_TO DO_: Starting at the first line and ending at the last, reproduce the records below exactly.

_THE DATA_:
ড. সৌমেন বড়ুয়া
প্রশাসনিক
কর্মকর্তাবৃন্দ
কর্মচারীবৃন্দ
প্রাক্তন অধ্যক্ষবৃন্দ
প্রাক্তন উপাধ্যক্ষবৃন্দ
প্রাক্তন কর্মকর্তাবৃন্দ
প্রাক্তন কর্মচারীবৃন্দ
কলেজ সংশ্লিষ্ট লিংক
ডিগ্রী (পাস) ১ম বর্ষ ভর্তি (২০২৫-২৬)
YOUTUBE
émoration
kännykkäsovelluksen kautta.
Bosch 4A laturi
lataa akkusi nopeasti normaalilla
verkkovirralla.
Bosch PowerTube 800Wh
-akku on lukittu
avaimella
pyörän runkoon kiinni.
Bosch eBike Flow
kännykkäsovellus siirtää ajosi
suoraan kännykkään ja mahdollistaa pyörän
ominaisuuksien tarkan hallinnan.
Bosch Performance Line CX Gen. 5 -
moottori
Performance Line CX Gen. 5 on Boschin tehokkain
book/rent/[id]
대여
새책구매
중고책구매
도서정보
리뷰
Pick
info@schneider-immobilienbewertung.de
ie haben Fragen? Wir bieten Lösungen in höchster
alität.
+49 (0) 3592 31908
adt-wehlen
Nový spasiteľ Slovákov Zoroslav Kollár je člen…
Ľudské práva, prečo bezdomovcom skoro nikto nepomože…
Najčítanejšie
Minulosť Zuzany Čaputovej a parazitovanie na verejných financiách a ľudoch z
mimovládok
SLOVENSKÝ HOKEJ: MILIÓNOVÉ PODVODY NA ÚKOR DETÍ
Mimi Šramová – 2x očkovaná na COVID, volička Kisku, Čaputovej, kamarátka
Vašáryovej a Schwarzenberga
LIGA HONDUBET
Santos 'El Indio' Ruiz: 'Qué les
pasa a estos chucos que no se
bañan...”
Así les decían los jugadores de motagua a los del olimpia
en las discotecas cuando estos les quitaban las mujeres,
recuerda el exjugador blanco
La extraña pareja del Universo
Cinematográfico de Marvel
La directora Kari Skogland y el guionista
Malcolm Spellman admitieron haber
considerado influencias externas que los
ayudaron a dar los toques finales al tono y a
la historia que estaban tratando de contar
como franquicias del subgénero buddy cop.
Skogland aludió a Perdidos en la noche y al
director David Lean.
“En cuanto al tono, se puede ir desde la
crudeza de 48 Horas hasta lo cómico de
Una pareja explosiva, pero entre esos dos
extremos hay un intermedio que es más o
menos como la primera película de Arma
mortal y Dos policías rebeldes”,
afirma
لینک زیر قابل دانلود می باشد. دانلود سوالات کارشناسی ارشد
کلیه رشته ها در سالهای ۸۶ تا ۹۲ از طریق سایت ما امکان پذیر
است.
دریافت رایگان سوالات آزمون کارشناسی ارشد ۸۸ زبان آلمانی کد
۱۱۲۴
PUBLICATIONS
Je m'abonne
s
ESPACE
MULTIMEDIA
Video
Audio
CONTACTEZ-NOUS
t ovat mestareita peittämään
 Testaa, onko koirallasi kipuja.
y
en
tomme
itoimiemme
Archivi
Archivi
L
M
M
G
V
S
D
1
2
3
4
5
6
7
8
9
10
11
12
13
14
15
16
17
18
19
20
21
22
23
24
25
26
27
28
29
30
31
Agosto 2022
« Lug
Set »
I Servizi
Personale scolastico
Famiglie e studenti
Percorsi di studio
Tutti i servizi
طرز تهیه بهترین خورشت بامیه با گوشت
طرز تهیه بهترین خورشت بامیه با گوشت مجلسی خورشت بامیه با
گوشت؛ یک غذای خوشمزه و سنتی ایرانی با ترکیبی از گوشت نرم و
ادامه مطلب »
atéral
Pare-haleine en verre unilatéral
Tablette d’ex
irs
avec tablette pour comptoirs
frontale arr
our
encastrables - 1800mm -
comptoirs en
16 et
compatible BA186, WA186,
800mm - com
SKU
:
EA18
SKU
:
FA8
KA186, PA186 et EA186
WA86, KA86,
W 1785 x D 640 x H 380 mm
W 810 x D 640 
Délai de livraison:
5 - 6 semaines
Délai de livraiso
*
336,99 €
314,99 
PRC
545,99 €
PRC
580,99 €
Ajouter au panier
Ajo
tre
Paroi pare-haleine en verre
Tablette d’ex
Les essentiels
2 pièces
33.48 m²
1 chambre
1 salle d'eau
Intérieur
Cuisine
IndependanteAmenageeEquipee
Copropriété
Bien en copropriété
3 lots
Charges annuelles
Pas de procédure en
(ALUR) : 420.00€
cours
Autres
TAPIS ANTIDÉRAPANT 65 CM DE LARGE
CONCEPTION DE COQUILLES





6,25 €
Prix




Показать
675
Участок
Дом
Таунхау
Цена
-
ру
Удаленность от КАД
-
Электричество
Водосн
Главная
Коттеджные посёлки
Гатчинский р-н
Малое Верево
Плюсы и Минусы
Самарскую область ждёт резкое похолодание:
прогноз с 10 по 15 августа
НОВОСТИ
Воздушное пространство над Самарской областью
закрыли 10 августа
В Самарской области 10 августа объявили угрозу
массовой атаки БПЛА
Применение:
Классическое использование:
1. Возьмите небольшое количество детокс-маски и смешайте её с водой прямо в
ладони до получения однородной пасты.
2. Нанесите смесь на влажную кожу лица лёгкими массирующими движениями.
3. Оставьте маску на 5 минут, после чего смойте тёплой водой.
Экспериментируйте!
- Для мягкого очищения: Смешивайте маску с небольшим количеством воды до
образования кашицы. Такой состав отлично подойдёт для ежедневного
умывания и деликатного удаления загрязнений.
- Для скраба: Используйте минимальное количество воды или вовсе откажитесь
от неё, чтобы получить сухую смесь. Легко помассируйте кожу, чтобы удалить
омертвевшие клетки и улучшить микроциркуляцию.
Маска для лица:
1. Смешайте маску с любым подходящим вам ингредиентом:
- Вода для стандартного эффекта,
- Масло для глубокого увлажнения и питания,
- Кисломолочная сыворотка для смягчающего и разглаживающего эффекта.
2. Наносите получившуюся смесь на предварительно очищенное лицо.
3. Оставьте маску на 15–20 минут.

_RESULT_:
ড. সৌমেন বড়ুয়া
প্রশাসনিক
কর্মকর্তাবৃন্দ
কর্মচারীবৃন্দ
প্রাক্তন অধ্যক্ষবৃন্দ
প্রাক্তন উপাধ্যক্ষবৃন্দ
প্রাক্তন কর্মকর্তাবৃন্দ
প্রাক্তন কর্মচারীবৃন্দ
কলেজ সংশ্লিষ্ট লিংক
ডিগ্রী (পাস) ১ম বর্ষ ভর্তি (২০২৫-২৬)
YOUTUBE
émoration
kännykkäsovelluksen kautta.
Bosch 4A laturi
lataa akkusi nopeasti normaalilla
verkkovirralla.
Bosch PowerTube 800Wh
-akku on lukittu
avaimella
pyörän runkoon kiinni.
Bosch eBike Flow
kännykkäsovellus siirtää ajosi
suoraan kännykkään ja mahdollistaa pyörän
ominaisuuksien tarkan hallinnan.
Bosch Performance Line CX Gen. 5 -
moottori
Performance Line CX Gen. 5 on Boschin tehokkain
book/rent/[id]
대여
새책구매
중고책구매
도서정보
리뷰
Pick
info@schneider-immobilienbewertung.de
ie haben Fragen? Wir bieten Lösungen in höchster
alität.
+49 (0) 3592 31908
adt-wehlen
Nový spasiteľ Slovákov Zoroslav Kollár je člen…
Ľudské práva, prečo bezdomovcom skoro nikto nepomože…
Najčítanejšie
Minulosť Zuzany Čaputovej a parazitovanie na verejných financiách a ľudoch z
mimovládok
SLOVENSKÝ HOKEJ: MILIÓNOVÉ PODVODY NA ÚKOR DETÍ
Mimi Šramová – 2x očkovaná na COVID, volička Kisku, Čaputovej, kamarátka
Vašáryovej a Schwarzenberga
LIGA HONDUBET
Santos 'El Indio' Ruiz: 'Qué les
pasa a estos chucos que no se
bañan...”
Así les decían los jugadores de motagua a los del olimpia
en las discotecas cuando estos les quitaban las mujeres,
recuerda el exjugador blanco
La extraña pareja del Universo
Cinematográfico de Marvel
La directora Kari Skogland y el guionista
Malcolm Spellman admitieron haber
considerado influencias externas que los
ayudaron a dar los toques finales al tono y a
la historia que estaban tratando de contar
como franquicias del subgénero buddy cop.
Skogland aludió a Perdidos en la noche y al
director David Lean.
“En cuanto al tono, se puede ir desde la
crudeza de 48 Horas hasta lo cómico de
Una pareja explosiva, pero entre esos dos
extremos hay un intermedio que es más o
menos como la primera película de Arma
mortal y Dos policías rebeldes”,
afirma
لینک زیر قابل دانلود می باشد. دانلود سوالات کارشناسی ارشد
کلیه رشته ها در سالهای ۸۶ تا ۹۲ از طریق سایت ما امکان پذیر
است.
دریافت رایگان سوالات آزمون کارشناسی ارشد ۸۸ زبان آلمانی کد
۱۱۲۴
PUBLICATIONS
Je m'abonne
s
ESPACE
MULTIMEDIA
Video
Audio
CONTACTEZ-NOUS
t ovat mestareita peittämään
 Testaa, onko koirallasi kipuja.
y
en
tomme
itoimiemme
Archivi
Archivi
L
M
M
G
V
S
D
1
2
3
4
5
6
7
8
9
10
11
12
13
14
15
16
17
18
19
20
21
22
23
24
25
26
27
28
29
30
31
Agosto 2022
« Lug
Set »
I Servizi
Personale scolastico
Famiglie e studenti
Percorsi di studio
Tutti i servizi
طرز تهیه بهترین خورشت بامیه با گوشت
طرز تهیه بهترین خورشت بامیه با گوشت مجلسی خورشت بامیه با
گوشت؛ یک غذای خوشمزه و سنتی ایرانی با ترکیبی از گوشت نرم و
ادامه مطلب »
atéral
Pare-haleine en verre unilatéral
Tablette d’ex
irs
avec tablette pour comptoirs
frontale arr
our
encastrables - 1800mm -
comptoirs en
16 et
compatible BA186, WA186,
800mm - com
SKU
:
EA18
SKU
:
FA8
KA186, PA186 et EA186
WA86, KA86,
W 1785 x D 640 x H 380 mm
W 810 x D 640 
Délai de livraison:
5 - 6 semaines
Délai de livraiso
*
336,99 €
314,99 
PRC
545,99 €
PRC
580,99 €
Ajouter au panier
Ajo
tre
Paroi pare-haleine en verre
Tablette d’ex
Les essentiels
2 pièces
33.48 m²
1 chambre
1 salle d'eau
Intérieur
Cuisine
IndependanteAmenageeEquipee
Copropriété
Bien en copropriété
3 lots
Charges annuelles
Pas de procédure en
(ALUR) : 420.00€
cours
Autres
TAPIS ANTIDÉRAPANT 65 CM DE LARGE
CONCEPTION DE COQUILLES





6,25 €
Prix




Показать
675
Участок
Дом
Таунхау
Цена
-
ру
Удаленность от КАД
-
Электричество
Водосн
Главная
Коттеджные посёлки
Гатчинский р-н
Малое Верево
Плюсы и Минусы
Самарскую область ждёт резкое похолодание:
прогноз с 10 по 15 августа
НОВОСТИ
Воздушное пространство над Самарской областью
закрыли 10 августа
В Самарской области 10 августа объявили угрозу
массовой атаки БПЛА
Применение:
Классическое использование:
1. Возьмите небольшое количество детокс-маски и смешайте её с водой прямо в
ладони до получения однородной пасты.
2. Нанесите смесь на влажную кожу лица лёгкими массирующими движениями.
3. Оставьте маску на 5 минут, после чего смойте тёплой водой.
Экспериментируйте!
- Для мягкого очищения: Смешивайте маску с небольшим количеством воды до
образования кашицы. Такой состав отлично подойдёт для ежедневного
умывания и деликатного удаления загрязнений.
- Для скраба: Используйте минимальное количество воды или вовсе откажитесь
от неё, чтобы получить сухую смесь. Легко помассируйте кожу, чтобы удалить
омертвевшие клетки и улучшить микроциркуляцию.
Маска для лица:
1. Смешайте маску с любым подходящим вам ингредиентом:
- Вода для стандартного эффекта,
- Масло для глубокого увлажнения и питания,
- Кисломолочная сыворотка для смягчающего и разглаживающего эффекта.
2. Наносите получившуюся смесь на предварительно очищенное лицо.
3. Оставьте маску на 15–20 минут.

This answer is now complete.